1970 may have marked a new decade, at least on the calendar, but as you'll see in the above list of 1970's Best Rock Albums, it was still pretty much the '60s musically.

A few new names surface here and there, but for the most part, the year was dominated by many of the previous decade's biggest artists, including the Doors, Bob Dylan and Jimi Hendrix. Even the Beatles had one more thing to say before calling it quits. (Three-fourths of the group are represented by solo albums on our list, too.)

But changes were on the way. Signs of the '70s – from singer-songwriter introspection to down-and-dirty funk – begin to surface here. And some artists so identifiable with the '60s, like the Beach Boys, reinvented themselves for the new decade. It's both growth and transition, but more so than that, it was an extension of an era that helped shape rock music forever.

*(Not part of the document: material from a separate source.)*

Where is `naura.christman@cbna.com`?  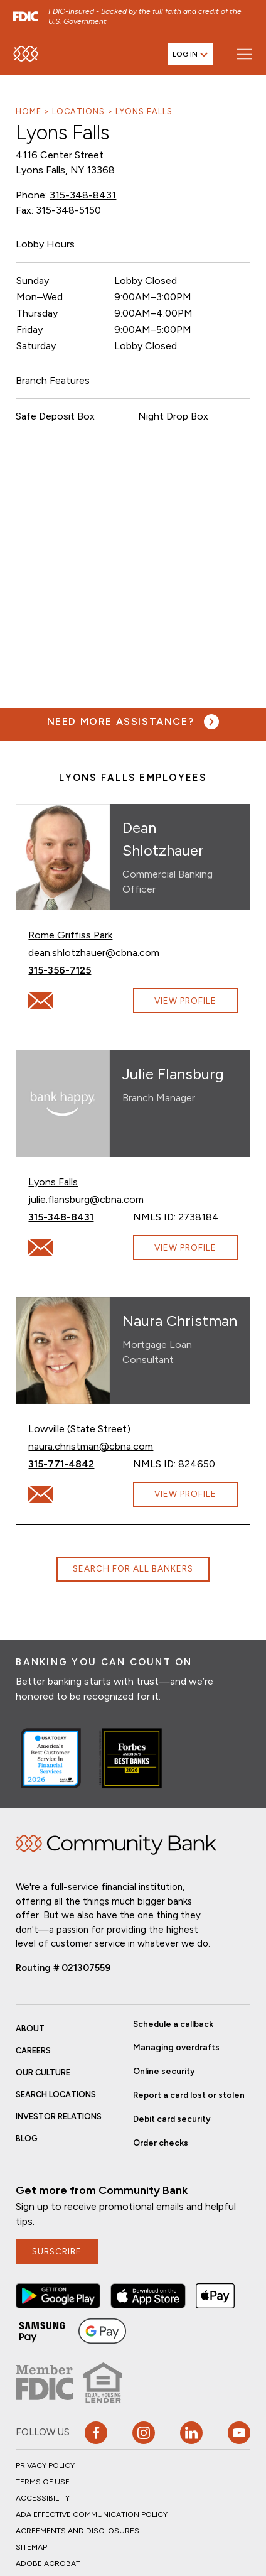 naura.christman@cbna.com is located at coordinates (90, 1445).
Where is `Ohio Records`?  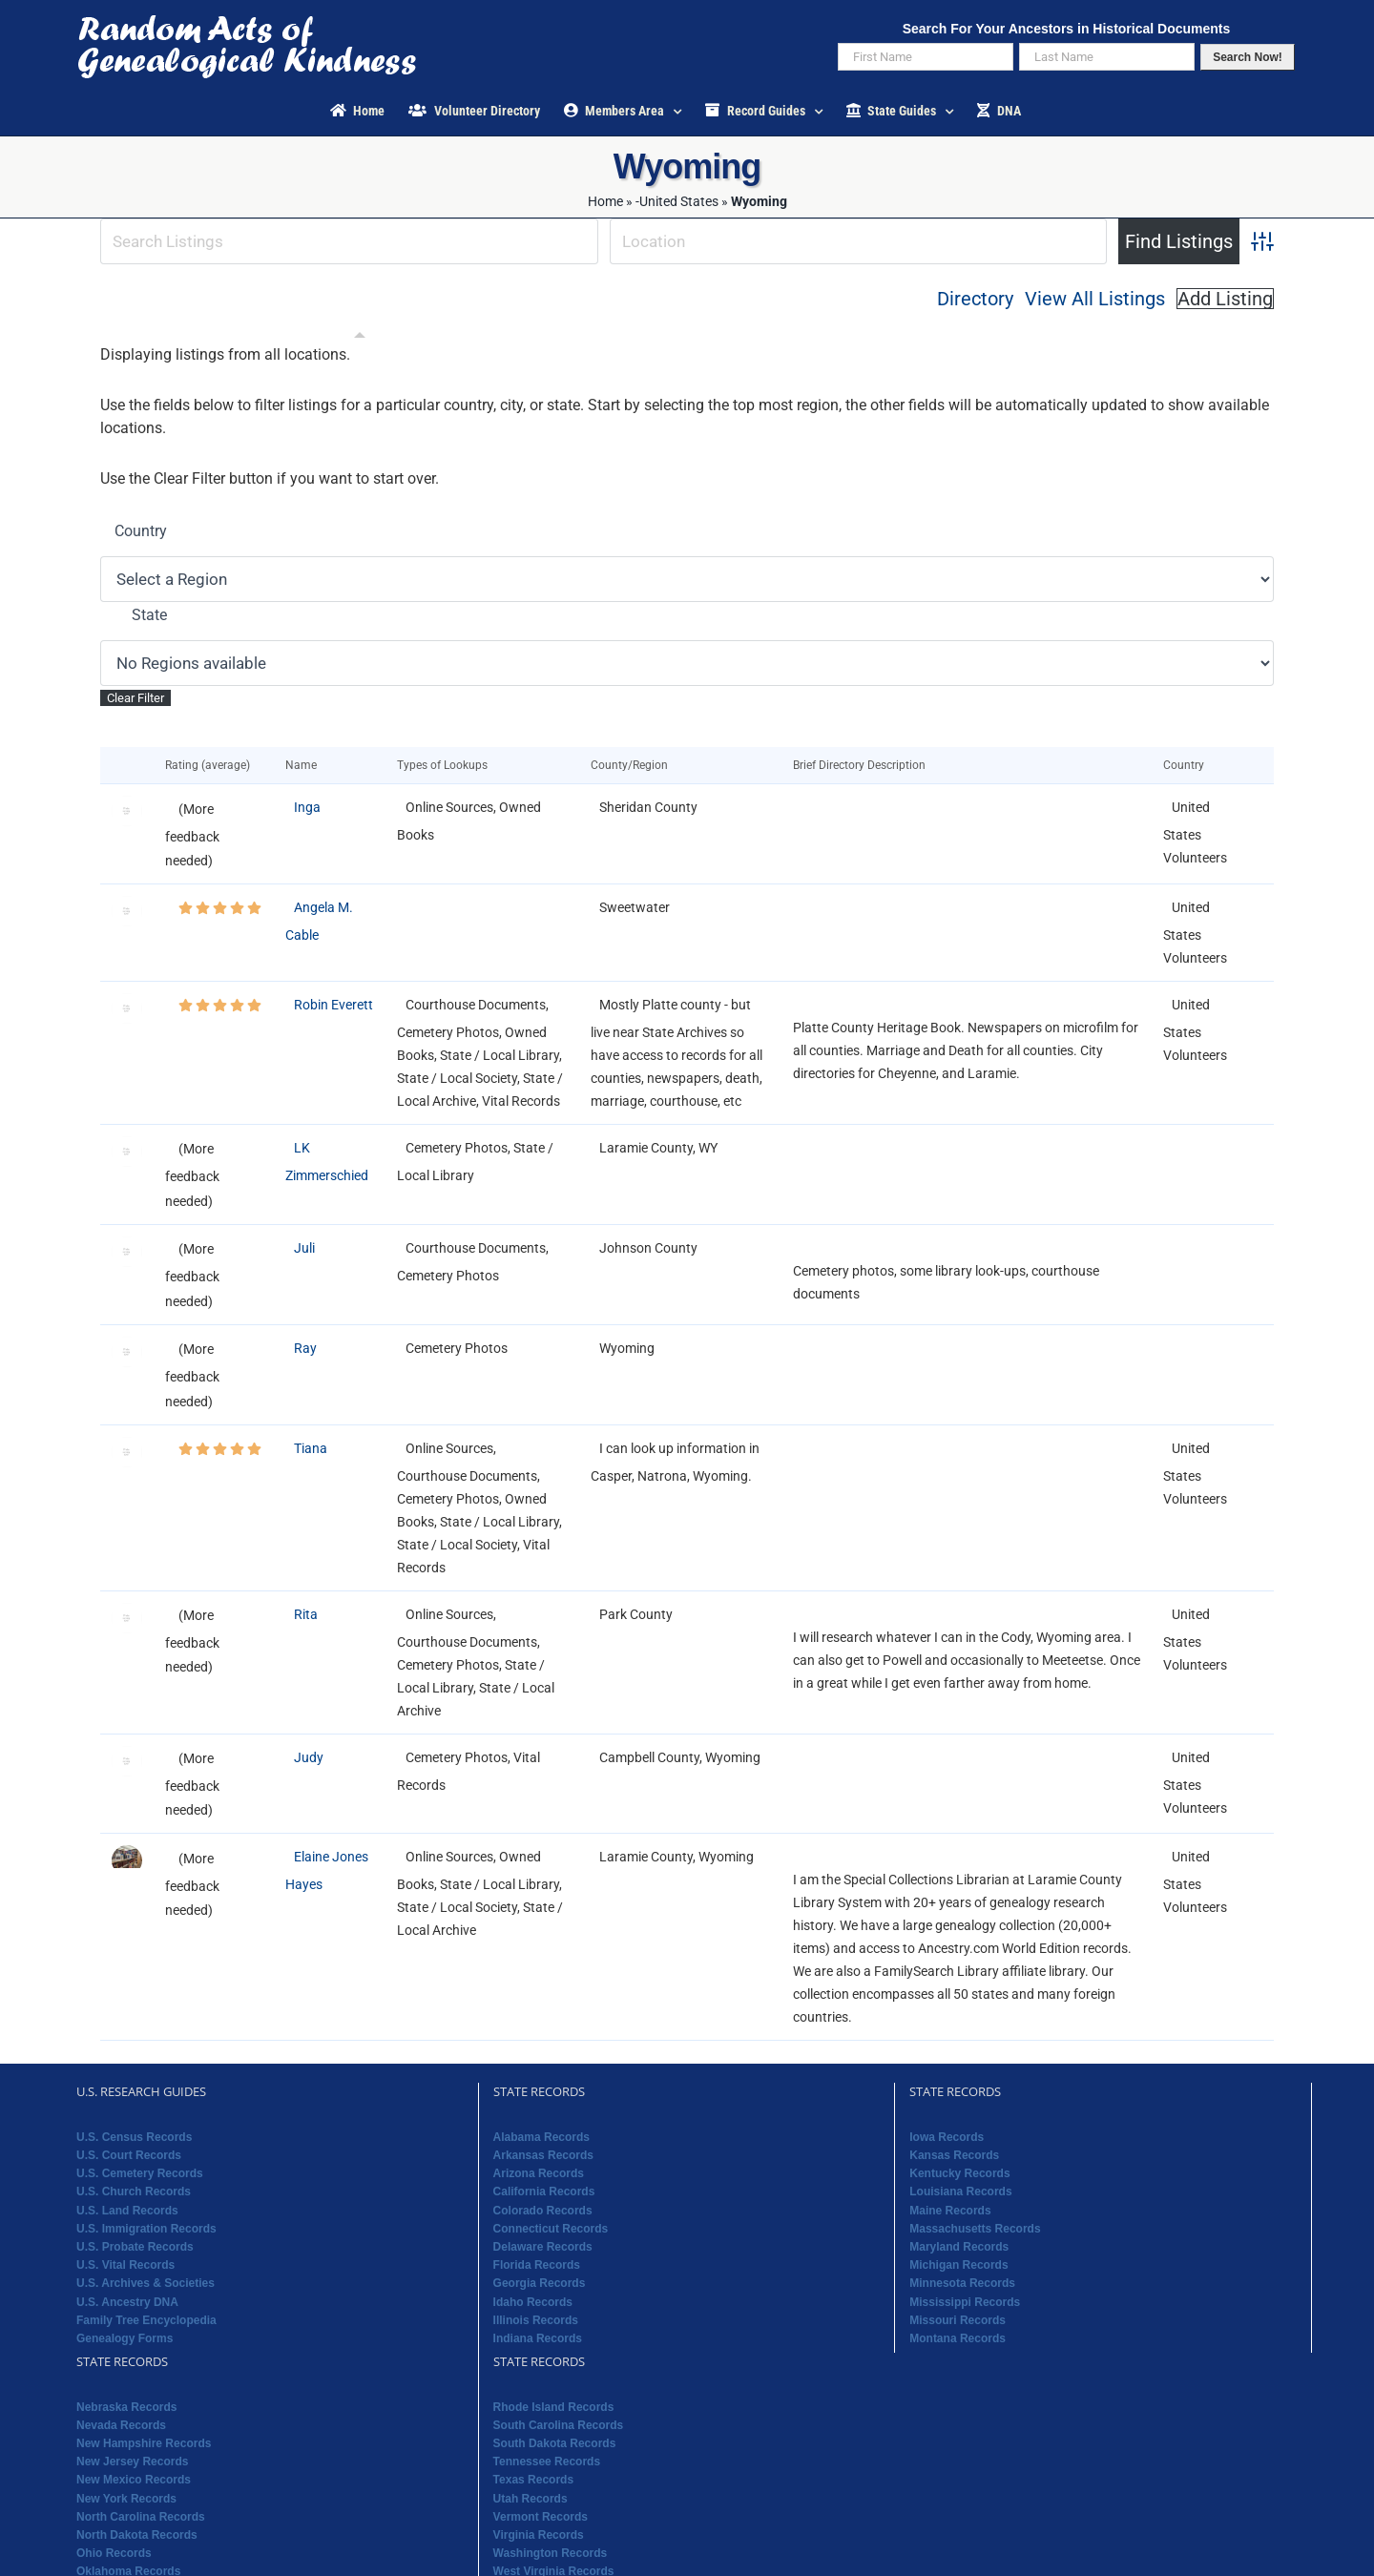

If the LPs on our list of 1970's Best Rock Albums seem like an end, rather than a beginning, that's because it was. The '70s would need another few years to kick into gear. Some of music's biggest bands even chose to sit out the first year of the new decade (both the Rolling Stones and the Who released live albums instead of new studio projects), choosing to recover rather than start anew.

So yeah, the calendar may have turned to "1970," but 1970's Best Rock Albums were still stuck in the '60s. Not that there's anything wrong with that. Rock 'n' roll would just have to wait a year or two for the next step in its evolution.